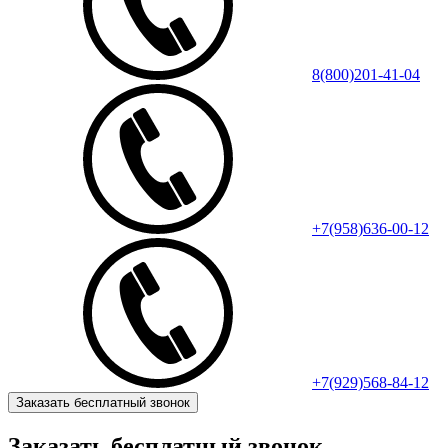
8(800)201-41-04
+7(958)636-00-12
+7(929)568-84-12
Заказать бесплатный звонок
Заказать бесплатный звонок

* **What the task requires**
Set down the entries exactly as they appear, with every picture left out.

* **The completed task**
8(800)201-41-04
+7(958)636-00-12
+7(929)568-84-12
Заказать бесплатный звонок
Заказать бесплатный звонок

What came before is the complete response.